Prompt ▸ Up to and including the line holding "Erreichbarkeiten ALA3", write out the data exactly from its first line, but not the pictures.

Data records:
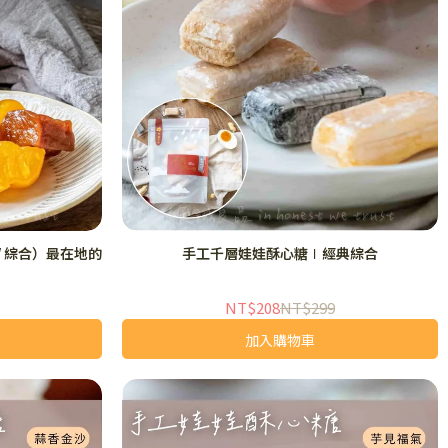
/ 綜合）最在地的
手工千層娃娃酥心糖∣經典綜合
NT$208
NT$299
加入購物車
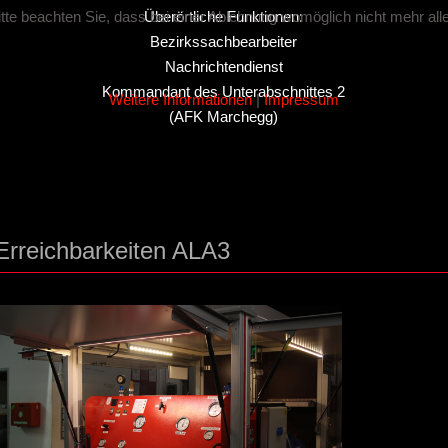
te beachten Sie, dass bei einer Ablehnung womöglich nicht mehr alle 
Überörtliche Funktionen:
Bezirkssachbearbeiter
Nachrichtendienst
Kommandant des Unterabschnittes 2
Weitere Informationen
|
Impressum
(AFK Marchegg)
Erreichbarkeiten ALA3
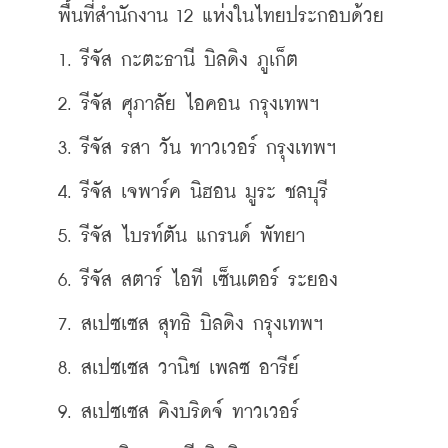
    พื้นที่สำนักงาน 12 แห่งในไทยประกอบด้วย 
    1. รีจัส กะตะธานี บิลดิง ภูเก็ต 
    2. รีจัส ศุภาลัย ไอคอน กรุงเทพฯ 
    3. รีจัส รสา วัน ทาวเวอร์ กรุงเทพฯ 
    4. รีจัส เจพาร์ค นิฮอน มูระ ชลบุรี 
    5. รีจัส ไบรท์ตัน แกรนด์ พัทยา 
    6. รีจัส สตาร์ ไอที เซ็นเตอร์ ระยอง 
    7. สเปซเซส สุทธิ บิลดิง กรุงเทพฯ 
    8. สเปซเซส วานิช เพลซ อารีย์ 
    9. สเปซเซส คิงบริดจ์ ทาวเวอร์ 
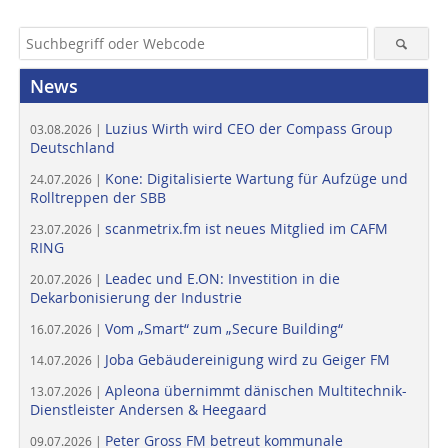
News
Luzius Wirth wird CEO der Compass Group
03.08.2026 |
Deutschland
Kone: Digitalisierte Wartung für Aufzüge und
24.07.2026 |
Rolltreppen der SBB
scanmetrix.fm ist neues Mitglied im CAFM
23.07.2026 |
RING
Leadec und E.ON: Investition in die
20.07.2026 |
Dekarbonisierung der Industrie
Vom „Smart“ zum „Secure Building“
16.07.2026 |
Joba Gebäudereinigung wird zu Geiger FM
14.07.2026 |
Apleona übernimmt dänischen Multitechnik-
13.07.2026 |
Dienstleister Andersen & Heegaard
Peter Gross FM betreut kommunale
09.07.2026 |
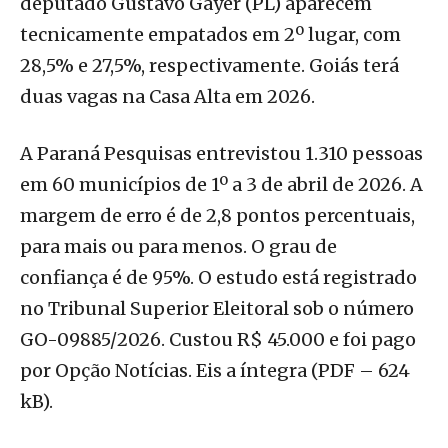
deputado Gustavo Gayer (PL) aparecem
tecnicamente empatados em 2º lugar, com
28,5% e 27,5%, respectivamente. Goiás terá
duas vagas na Casa Alta em 2026.
A Paraná Pesquisas entrevistou 1.310 pessoas
em 60 municípios de 1º a 3 de abril de 2026. A
margem de erro é de 2,8 pontos percentuais,
para mais ou para menos. O grau de
confiança é de 95%. O estudo está registrado
no Tribunal Superior Eleitoral sob o número
GO-09885/2026. Custou R$ 45.000 e foi pago
por Opção Notícias. Eis a íntegra (PDF – 624
kB).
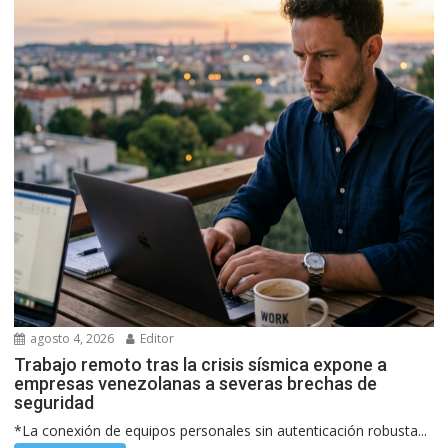
agosto 4, 2026
Editor
Trabajo remoto tras la crisis sísmica expone a
empresas venezolanas a severas brechas de
seguridad
*La conexión de equipos personales sin autenticación robusta...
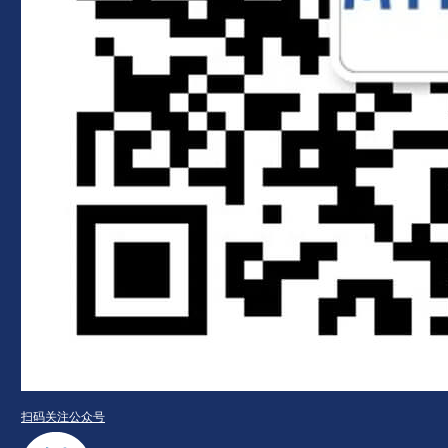
扫码关注公众号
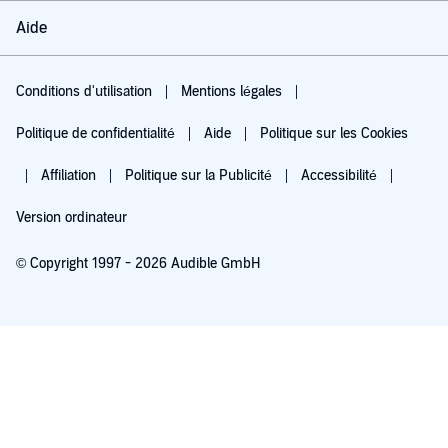
Aide
Conditions d'utilisation
Mentions légales
Politique de confidentialité
Aide
Politique sur les Cookies
Affiliation
Politique sur la Publicité
Accessibilité
Version ordinateur
© Copyright 1997 - 2026 Audible GmbH
Essayez pour 0,00 €
Renouvellement automatique à 5,99 €/mois après 30 jours. Annulation possible
chaque mois.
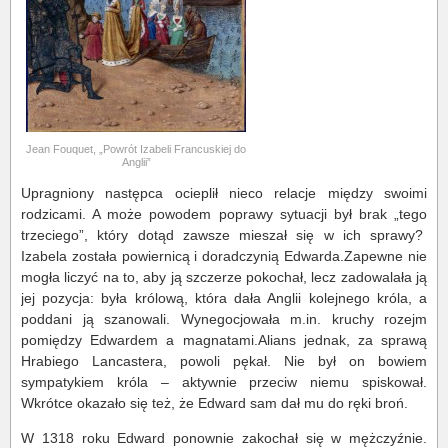
Jean Fouquet, „Powrót Izabeli Francuskiej do
Anglii”
Upragniony następca ocieplił nieco relacje między swoimi
rodzicami. A może powodem poprawy sytuacji był brak „tego
trzeciego”, który dotąd zawsze mieszał się w ich sprawy?
Izabela została powiernicą i doradczynią Edwarda.Zapewne nie
mogła liczyć na to, aby ją szczerze pokochał, lecz zadowalała ją
jej pozycja: była królową, która dała Anglii kolejnego króla, a
poddani ją szanowali. Wynegocjowała m.in. kruchy rozejm
pomiędzy Edwardem a magnatami.Alians jednak, za sprawą
Hrabiego Lancastera, powoli pękał. Nie był on bowiem
sympatykiem króla – aktywnie przeciw niemu spiskował.
Wkrótce okazało się też, że Edward sam dał mu do ręki broń.
W 1318 roku Edward ponownie zakochał się w mężczyźnie.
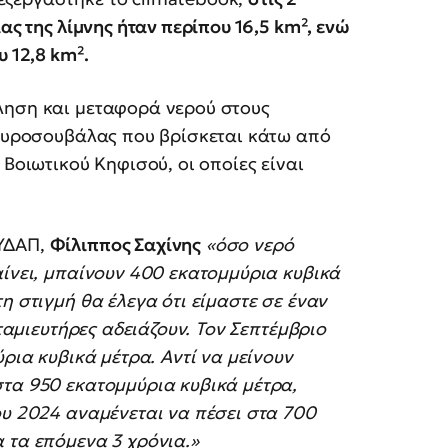
ας της λίμνης ήταν περίπου 16,5 km², ενώ
υ 12,8 km².
ληση και μεταφορά νερού στους
Μαυροσουβάλας που βρίσκεται κάτω από
 Βοιωτικού Κηφισού, οι οποίες είναι
ΕΥΔΑΠ,
Φίλιππος Σαχίνης
«όσο νερό
αίνει, μπαίνουν 400 εκατομμύρια κυβικά
η στιγμή θα έλεγα ότι είμαστε σε έναν
 ταμιευτήρες αδειάζουν. Τον Σεπτέμβριο
ύρια κυβικά μέτρα. Αντί να μείνουν
στα 950 εκατομμύρια κυβικά μέτρα,
ου 2024 αναμένεται να πέσει στα 700
 τα επόμενα 3 χρόνια.»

Answer to the problem ▸
/ 綜合）最在地的
手工千層娃娃酥心糖∣經典綜合
NT$208
NT$299
加入購物車
te beachten Sie, dass bei einer Ablehnung womöglich nicht mehr alle 
Überörtliche Funktionen:
Bezirkssachbearbeiter
Nachrichtendienst
Kommandant des Unterabschnittes 2
Weitere Informationen
|
Impressum
(AFK Marchegg)
Erreichbarkeiten ALA3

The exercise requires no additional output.